A Saskatchewan senator is challenging the RCMP and the federal government to release statistics proving that 70 per cent of aboriginal females killed in cases solved by police have died at the hands of other aboriginals.
Lillian Dyck, who was in Saskatoon for a panel on missing and murdered aboriginal women, says the RCMP has not released the data that backs up that conclusion.
RCMP Commissioner Bob Paulson released the statistic earlier this year in a letter addressed to Chief Bernice Martial of Cold Lake First Nation in Alberta.
Martial had asked Paulson to verify the number, questioning whether the figure, earlier spoken of by Aboriginal Affairs Minister Bernard Valcourt, was accurate.
Paulson said the data from nearly 300 contributing police agencies "has confirmed that 70 per cent of the offenders were of aboriginal origin."
Dyck says she wonders if the federal government pressured the RCMP to back them up.
"I don't think it's true, someone should challenge them to release that data," she said.

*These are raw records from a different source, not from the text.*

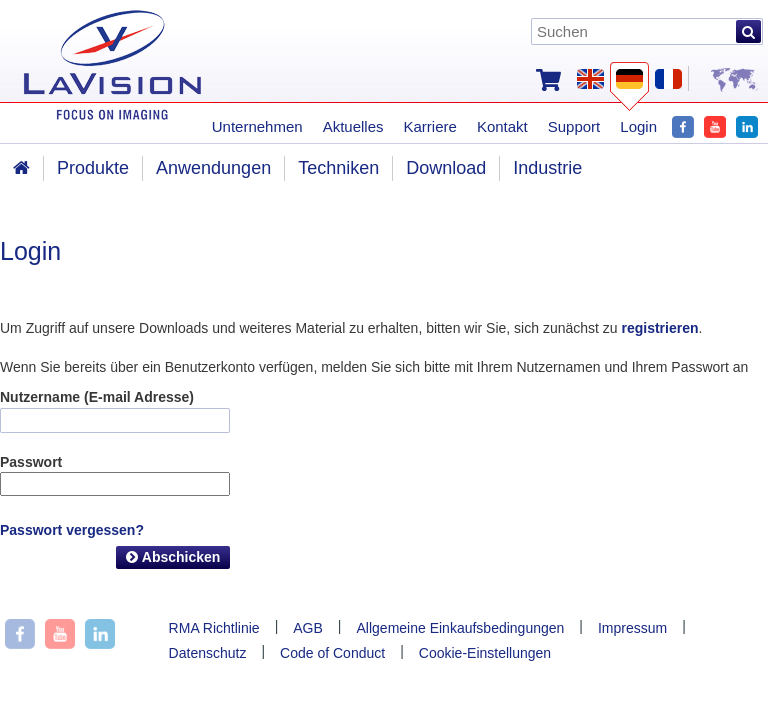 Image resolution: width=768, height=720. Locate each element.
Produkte (93, 168)
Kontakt (502, 126)
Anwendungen (213, 168)
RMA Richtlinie (214, 628)
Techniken (338, 168)
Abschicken (173, 557)
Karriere (430, 126)
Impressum (632, 628)
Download (446, 168)
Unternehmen (257, 126)
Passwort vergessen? (72, 530)
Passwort (31, 462)
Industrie (547, 168)
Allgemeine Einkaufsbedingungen (461, 628)
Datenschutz (208, 653)
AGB (308, 628)
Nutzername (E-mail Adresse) (97, 397)
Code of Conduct (332, 653)
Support (574, 126)
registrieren (659, 328)
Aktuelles (353, 126)
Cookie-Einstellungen (485, 653)
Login (638, 126) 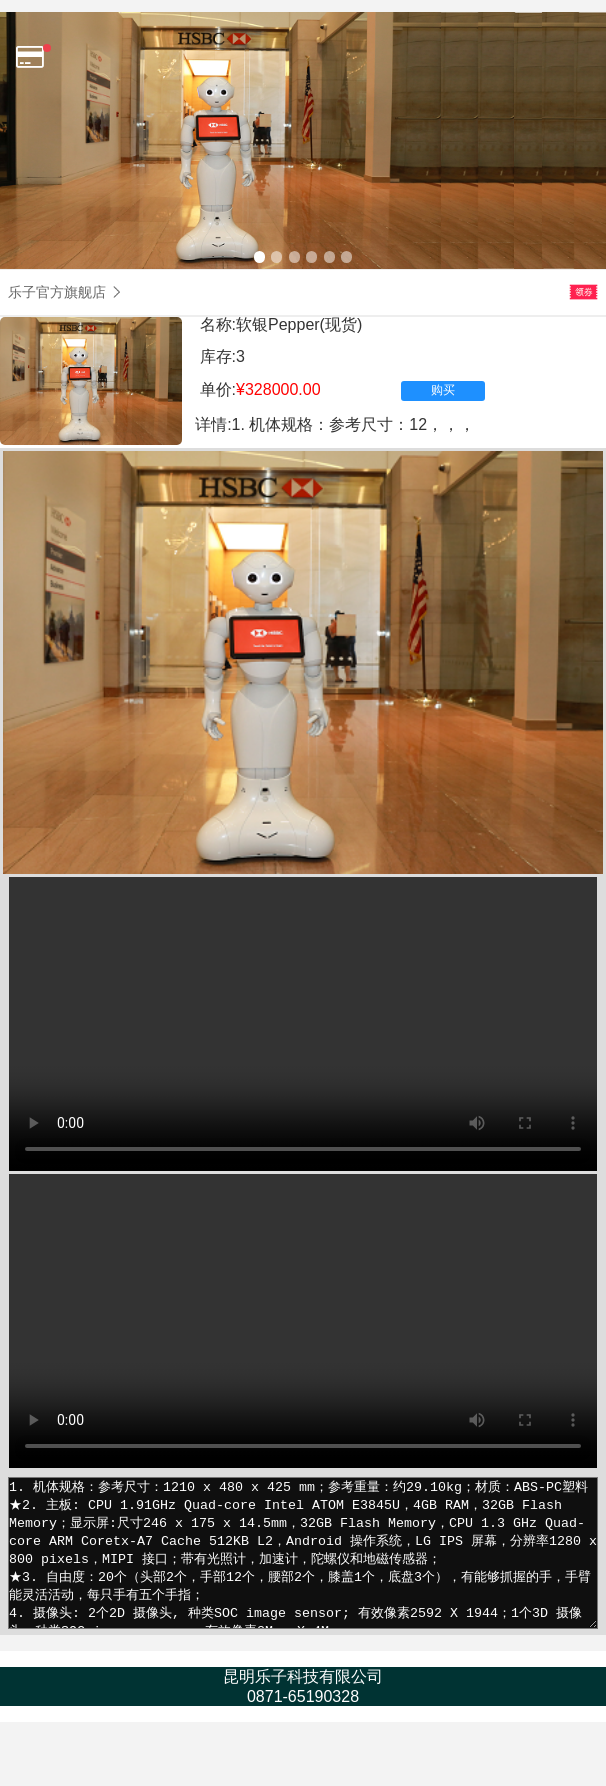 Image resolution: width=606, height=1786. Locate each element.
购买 (443, 390) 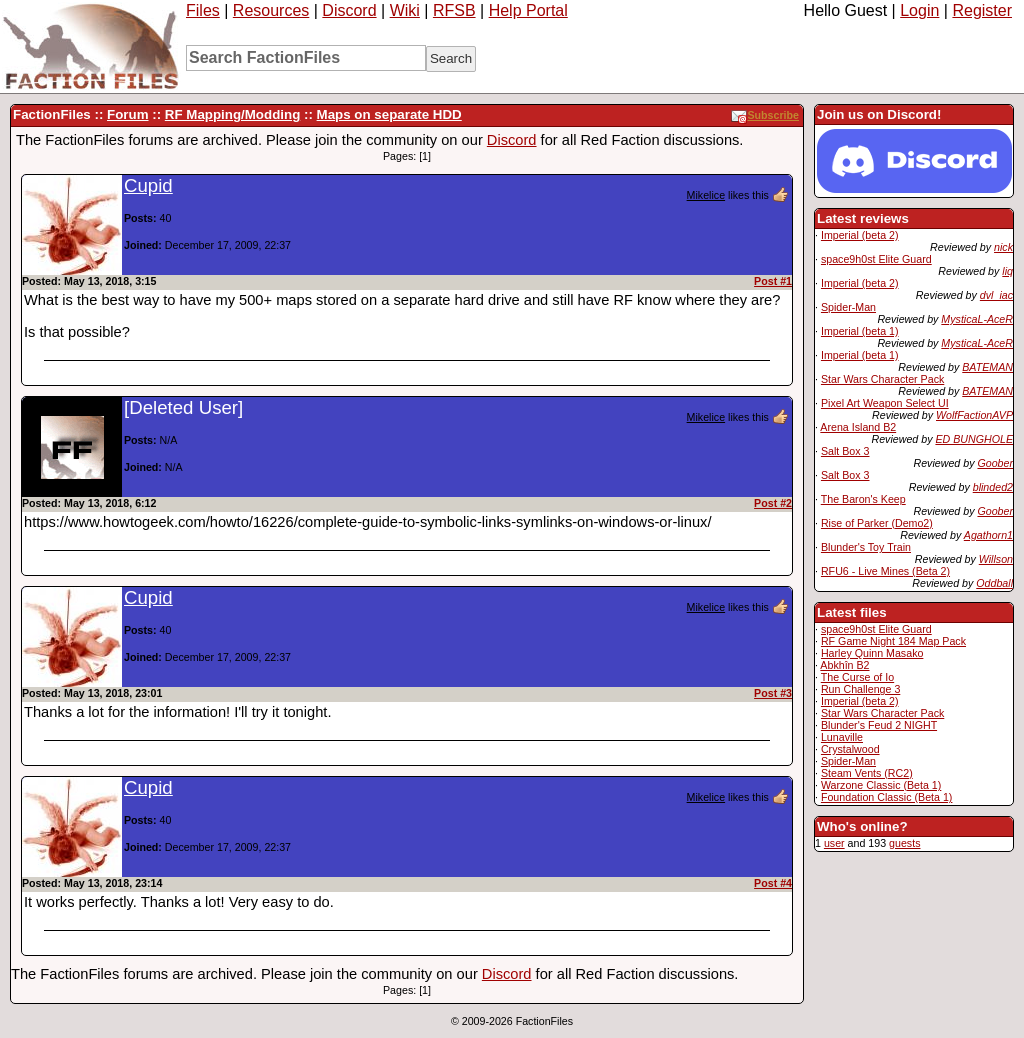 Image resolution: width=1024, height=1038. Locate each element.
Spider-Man (848, 307)
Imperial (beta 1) (860, 331)
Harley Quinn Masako (872, 653)
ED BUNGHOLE (974, 439)
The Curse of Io (857, 677)
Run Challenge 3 (860, 689)
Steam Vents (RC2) (867, 773)
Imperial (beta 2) (860, 235)
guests (904, 843)
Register (982, 10)
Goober (995, 463)
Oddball (994, 583)
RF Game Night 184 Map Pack (893, 641)
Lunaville (842, 737)
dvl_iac (996, 295)
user (834, 843)
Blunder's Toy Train (866, 547)
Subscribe (765, 115)
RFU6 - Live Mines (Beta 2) (885, 571)
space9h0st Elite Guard (876, 259)
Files (203, 10)
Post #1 (773, 281)
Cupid (148, 185)
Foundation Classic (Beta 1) (887, 797)
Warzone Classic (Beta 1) (881, 785)
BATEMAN (987, 367)
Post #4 (773, 883)
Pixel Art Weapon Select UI (885, 403)
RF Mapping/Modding (232, 114)
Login (919, 10)
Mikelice (706, 195)
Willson (996, 559)
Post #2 (773, 503)
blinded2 (993, 487)
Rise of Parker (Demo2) (877, 523)
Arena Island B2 (858, 427)
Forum (127, 114)
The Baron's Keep (863, 499)
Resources (271, 10)
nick (1003, 247)
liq (1007, 271)
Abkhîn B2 (844, 665)
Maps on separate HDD (389, 114)
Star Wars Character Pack (882, 379)
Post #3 (773, 693)
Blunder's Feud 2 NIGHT (879, 725)
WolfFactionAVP (974, 415)
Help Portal (528, 10)
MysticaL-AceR (977, 319)
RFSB (454, 10)
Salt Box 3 (845, 451)
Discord (349, 10)
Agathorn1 (988, 535)
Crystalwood (850, 749)
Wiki (405, 10) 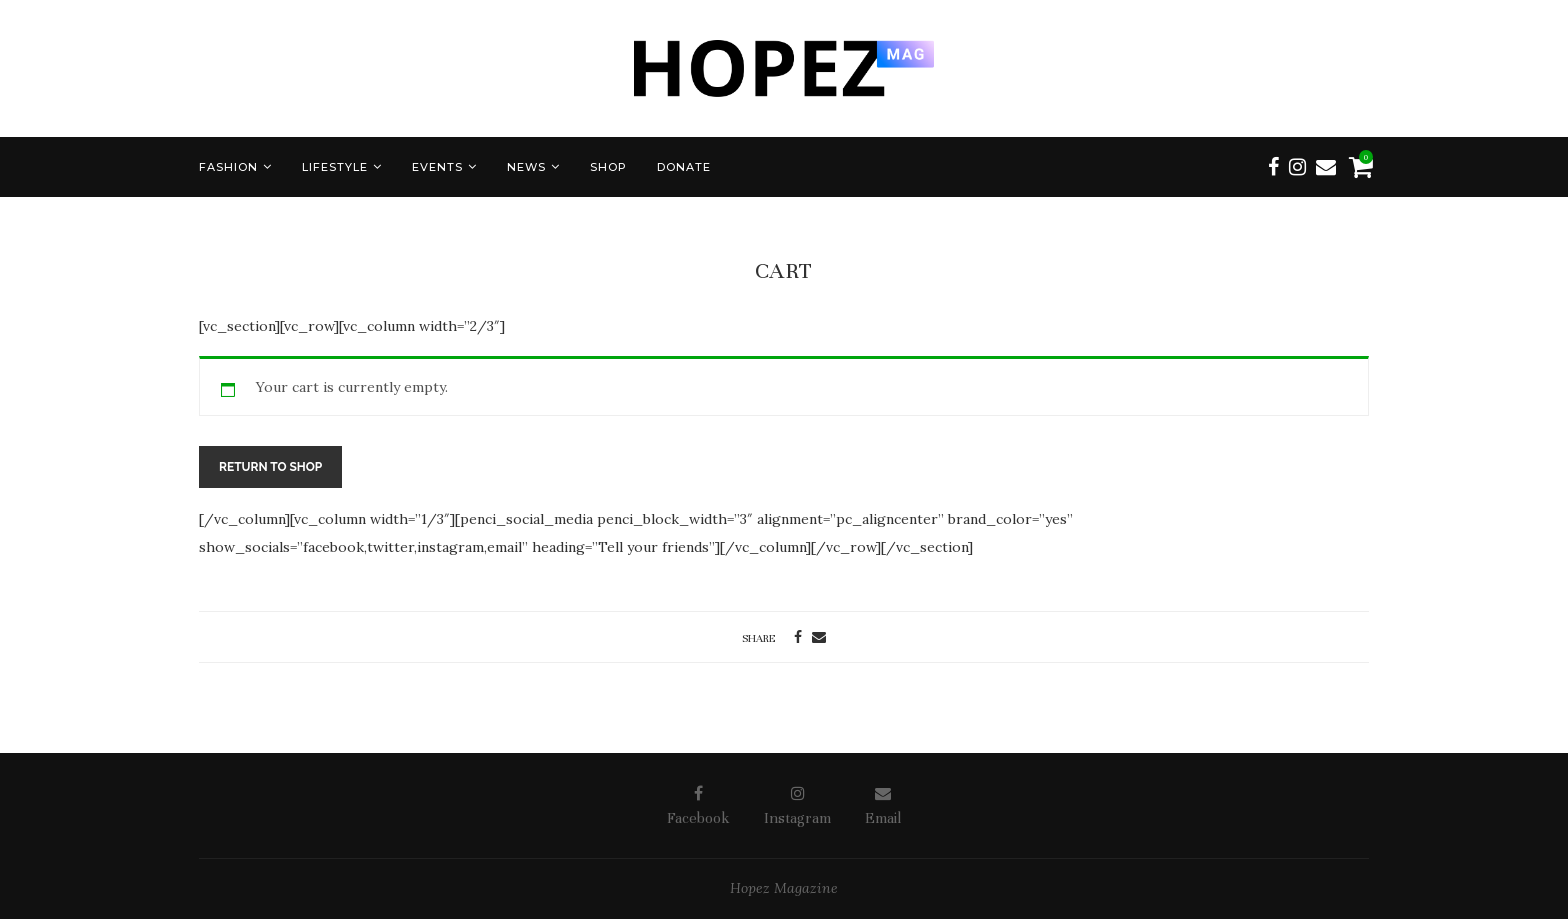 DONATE (684, 167)
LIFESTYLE (335, 167)
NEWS (526, 167)
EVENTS (437, 167)
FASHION (228, 167)
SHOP (608, 167)
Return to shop (270, 467) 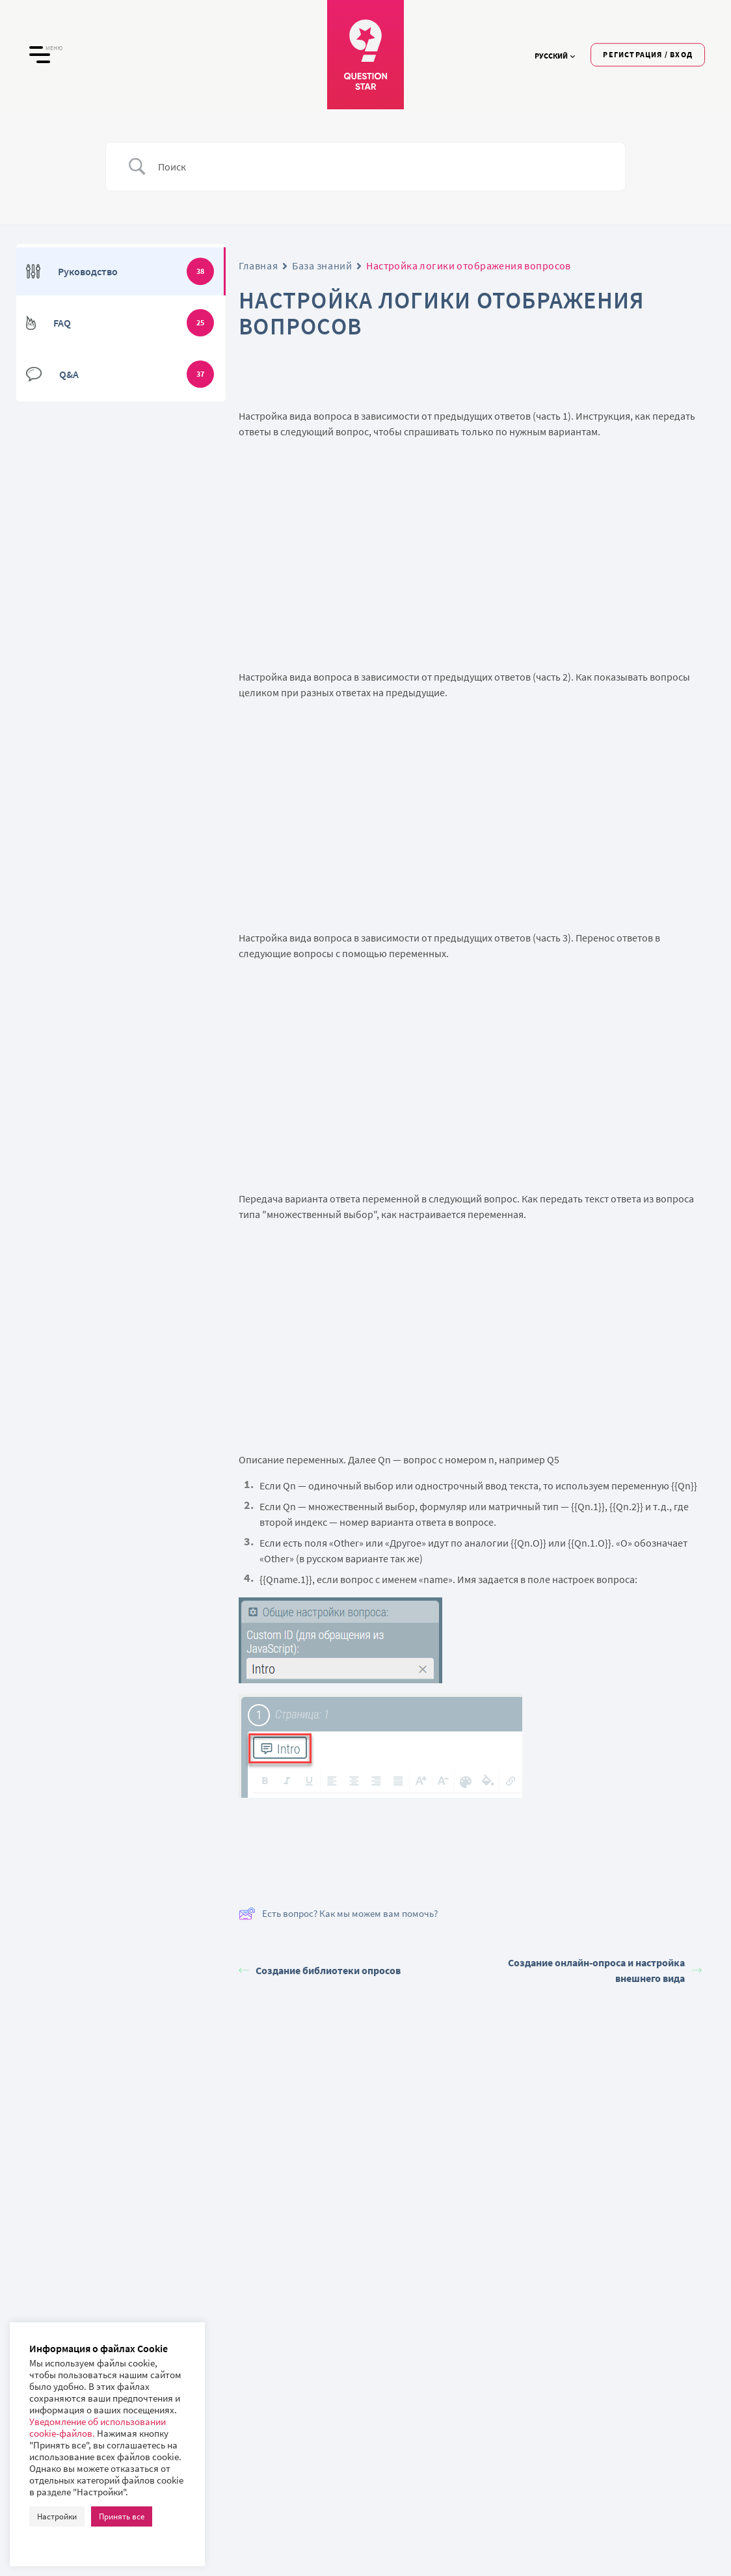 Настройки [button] (57, 2516)
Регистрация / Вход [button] (648, 54)
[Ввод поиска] (381, 166)
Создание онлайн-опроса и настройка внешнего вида (605, 1970)
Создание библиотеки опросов (320, 1970)
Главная (258, 265)
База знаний (322, 265)
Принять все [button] (121, 2516)
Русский (555, 56)
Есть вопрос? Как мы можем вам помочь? (338, 1913) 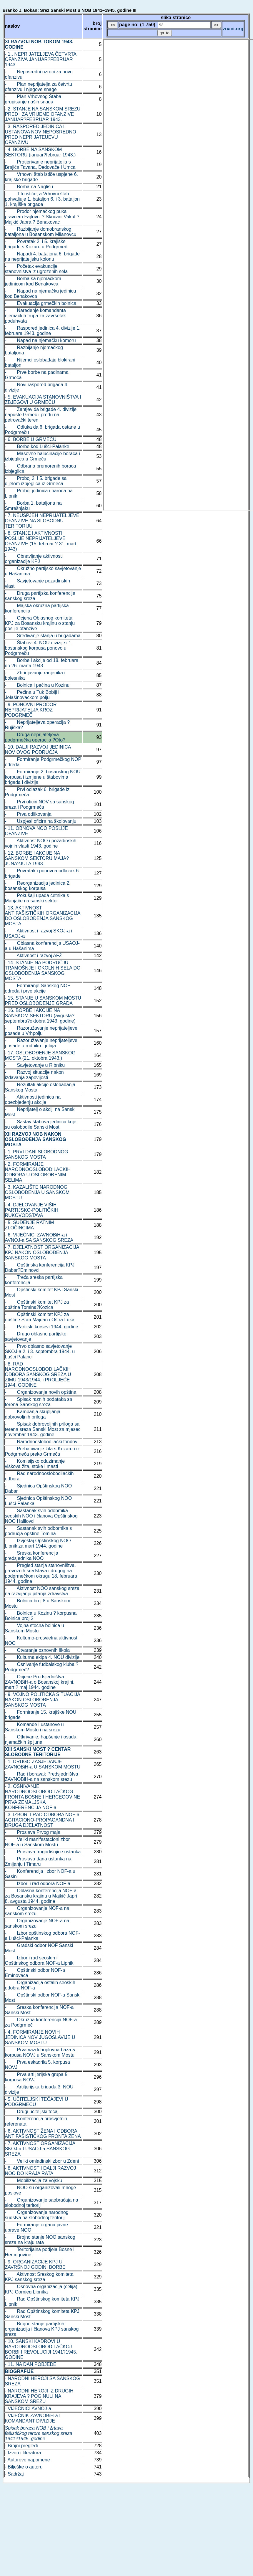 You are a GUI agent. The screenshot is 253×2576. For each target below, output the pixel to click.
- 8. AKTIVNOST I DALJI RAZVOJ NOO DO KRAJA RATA (40, 2171)
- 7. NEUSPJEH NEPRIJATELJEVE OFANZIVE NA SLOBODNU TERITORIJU (42, 521)
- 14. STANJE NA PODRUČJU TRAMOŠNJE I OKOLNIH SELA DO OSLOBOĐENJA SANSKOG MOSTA (43, 970)
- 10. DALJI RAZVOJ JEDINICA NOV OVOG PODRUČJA (38, 749)
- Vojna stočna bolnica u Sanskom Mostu (34, 1628)
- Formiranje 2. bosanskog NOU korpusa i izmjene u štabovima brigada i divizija (43, 777)
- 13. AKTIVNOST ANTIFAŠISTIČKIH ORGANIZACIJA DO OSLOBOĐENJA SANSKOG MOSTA (42, 915)
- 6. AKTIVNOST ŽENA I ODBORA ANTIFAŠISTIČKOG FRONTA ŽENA (43, 2133)
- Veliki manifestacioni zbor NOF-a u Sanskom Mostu (37, 1842)
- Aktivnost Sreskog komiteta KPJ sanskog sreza (39, 2277)
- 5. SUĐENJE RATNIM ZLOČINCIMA (29, 1225)
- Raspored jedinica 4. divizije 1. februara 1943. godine (43, 331)
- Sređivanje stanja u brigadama (43, 635)
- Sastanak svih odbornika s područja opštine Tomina (38, 1531)
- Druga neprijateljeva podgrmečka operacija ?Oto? (35, 737)
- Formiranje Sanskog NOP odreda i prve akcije (38, 988)
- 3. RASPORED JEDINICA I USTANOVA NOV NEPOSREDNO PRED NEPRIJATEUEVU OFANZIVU (40, 134)
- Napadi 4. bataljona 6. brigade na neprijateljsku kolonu (42, 256)
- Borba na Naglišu (29, 186)
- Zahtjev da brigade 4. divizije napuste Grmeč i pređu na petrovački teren (41, 414)
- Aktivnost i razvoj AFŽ (33, 955)
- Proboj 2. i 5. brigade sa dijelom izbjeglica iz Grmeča (36, 481)
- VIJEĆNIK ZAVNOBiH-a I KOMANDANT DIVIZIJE (33, 2418)
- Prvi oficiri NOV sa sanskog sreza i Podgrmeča (39, 804)
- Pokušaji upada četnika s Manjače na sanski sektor (37, 898)
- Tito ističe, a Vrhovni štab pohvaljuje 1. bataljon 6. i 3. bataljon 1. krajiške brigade (42, 199)
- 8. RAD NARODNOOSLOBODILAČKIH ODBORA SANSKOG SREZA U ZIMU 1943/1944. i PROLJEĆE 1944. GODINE (38, 1374)
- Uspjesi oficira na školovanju (40, 821)
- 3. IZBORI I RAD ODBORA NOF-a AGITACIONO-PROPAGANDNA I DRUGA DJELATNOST (42, 1820)
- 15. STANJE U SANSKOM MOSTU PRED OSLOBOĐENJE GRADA (43, 1000)
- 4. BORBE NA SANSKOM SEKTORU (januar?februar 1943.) (40, 152)
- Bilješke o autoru (24, 2466)
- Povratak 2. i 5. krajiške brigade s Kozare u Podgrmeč (36, 244)
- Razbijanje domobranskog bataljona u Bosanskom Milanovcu (40, 232)
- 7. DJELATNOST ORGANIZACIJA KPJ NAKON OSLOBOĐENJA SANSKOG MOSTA (42, 1252)
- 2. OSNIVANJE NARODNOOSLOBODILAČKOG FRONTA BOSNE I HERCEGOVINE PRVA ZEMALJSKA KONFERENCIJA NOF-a (42, 1797)
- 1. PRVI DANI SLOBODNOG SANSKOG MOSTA (36, 1154)
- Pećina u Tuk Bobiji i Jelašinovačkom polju (32, 695)
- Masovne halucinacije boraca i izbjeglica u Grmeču (42, 456)
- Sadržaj (14, 2473)
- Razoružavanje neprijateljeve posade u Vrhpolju (41, 1031)
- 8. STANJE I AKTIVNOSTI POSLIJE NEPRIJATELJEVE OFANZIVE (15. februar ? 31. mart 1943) (40, 541)
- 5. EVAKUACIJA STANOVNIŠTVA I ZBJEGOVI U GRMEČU (43, 399)
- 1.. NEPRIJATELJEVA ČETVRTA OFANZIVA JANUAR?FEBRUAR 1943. (40, 59)
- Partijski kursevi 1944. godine (41, 1326)
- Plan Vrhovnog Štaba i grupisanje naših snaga (34, 99)
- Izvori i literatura (23, 2452)
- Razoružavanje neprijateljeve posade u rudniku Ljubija (41, 1043)
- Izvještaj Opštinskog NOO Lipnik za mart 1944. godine (38, 1543)
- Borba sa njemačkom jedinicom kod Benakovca (33, 281)
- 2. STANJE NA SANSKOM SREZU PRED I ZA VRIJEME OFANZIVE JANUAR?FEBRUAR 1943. (43, 114)
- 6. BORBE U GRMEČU (30, 439)
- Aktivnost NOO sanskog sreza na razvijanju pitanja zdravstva (42, 1591)
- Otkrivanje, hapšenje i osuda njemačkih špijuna (40, 1739)
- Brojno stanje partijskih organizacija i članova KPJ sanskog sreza (42, 2329)
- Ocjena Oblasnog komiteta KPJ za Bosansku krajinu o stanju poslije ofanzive (40, 623)
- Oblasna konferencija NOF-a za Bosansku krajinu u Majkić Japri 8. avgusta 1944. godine (41, 1896)
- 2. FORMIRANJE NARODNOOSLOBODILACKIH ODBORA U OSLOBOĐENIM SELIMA (38, 1172)
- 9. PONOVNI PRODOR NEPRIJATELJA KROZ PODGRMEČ (31, 710)
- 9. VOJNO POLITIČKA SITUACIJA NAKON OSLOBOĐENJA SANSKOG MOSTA (42, 1700)
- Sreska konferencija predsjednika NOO (31, 1555)
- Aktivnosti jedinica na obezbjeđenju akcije (33, 1099)
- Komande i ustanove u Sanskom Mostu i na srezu (34, 1727)
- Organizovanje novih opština (40, 1392)
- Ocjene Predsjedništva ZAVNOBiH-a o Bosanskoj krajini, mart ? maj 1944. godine (39, 1682)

Dyck says the lack of transparency is more reason to call for a national inquiry into missing and murdered aboriginal women.
She believes the situation stems from attitudes born in the residential school system that continue to linger.
"Two of the biggest factors are racism and sexism, which we don't really talk about," Dyck said. "You mix sexism and racism together, then you have a potent cocktail that makes aboriginal women and girls vulnerable, so mostly men feel they can pick on them, assault them and make sexual advances."